Characters in both Spirited Away and The Epic of Gilgamesh become more aware that the actions they take affect other people around them as well and therefore they should make decisions that benefit them and the surrounding communities. In the opening scene of Spirited Away, Chihiro’s main concern is losing the friends she is leaving behind by moving to a new home. When she enters the spirit world and her parents are turned into pigs, she has bigger problems to take care of first. Although she takes the job at the bathhouse to help herself and her parents, she ends up saving the bathhouse itself from destruction twice.
Chihiro also helps her companion Haku as she remembers his name and is able to relieve him from the spirit world. Through her journey into adulthood, Chihiro learns to make decisions that benefit her, as well as others.
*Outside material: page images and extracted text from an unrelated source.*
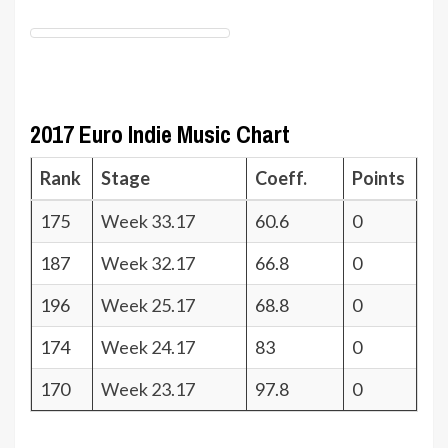
2017 Euro Indie Music Chart
Rank
Stage
Coeff.
Points
175
Week 33.17
60.6
0
187
Week 32.17
66.8
0
196
Week 25.17
68.8
0
174
Week 24.17
83
0
170
Week 23.17
97.8
0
Gilgamesh gains similar lessons in the Epic of Gilgamesh. After all the obstacles Gilgamesh overcame to gain the plant of youth, a snake simply snatched it away. Gilgamesh sat down and wept for the plant, but through his tears he finally grasped that his mistake was to fear death in the first place.
Immortality is not meant for humans, and Gilgamesh then realized that instead of chasing it, he should return to his king duties just as Uta-napishti suggested: “Let him cast off his pelts, and the sea bear them off, let his body be soaked till fair! Let a new kerchief be made for his head, let him wear royal robes, the dress fitting his dignity” (The Epic of Gilgamesh 97). Gilgamesh returns to Uruk after accepting the fact he is mortal and he should be a great leader to his citizens. The text does not reveal what happens to Gilgamesh after he gets back to Uruk.
However, based on his change of character throughout the epic, a judgment can be made on how he will rule as king. He has faced and accepted the harsh reality that humans cannot have power over everything and completed his transformation. Spirited Away and The Epic of Gilgamesh seem completely unrelated at first glance due to their difference in historical and geographical setting. However, when looked at more closely, the main characters experience similar psychological and moral growth into adulthood. The transformations of both Chihiro and Gilgamesh first begin when they find companionship.
Chihiro finds hers within a young boy named Haku, who guides her to survive within the spirit world. He points her to Yubaba, an evil witch who gives her a job at the bathhouse. While Chihiro is working there, she has to face the monsters that invade and pose a threat the bathhouse, a task the adult workers could not handle themselves. After overcoming these obstacles, she is able to save herself and her fellow companion Haku from the spirit world. Gilgamesh began his journey similarly as he was a selfish tyrant highly disliked by the public.
When he meets his natural equal, Enkidu, his life is forever changed. The two work together and become really close friends. At the peak of their friendship however, Enkidu dies and Gilgamesh embarks on a journey to find immortality. When his journey fails, he realizes that it is not in his power to have everlasting youth, but instead he has the capability to be a great king. He returns to his home city of Uruk transformed into a stronger leader. Both characters, Chihiro and Gilgamesh began their journeys as selfish and misguided individuals, but were able to reach their full potential in the end.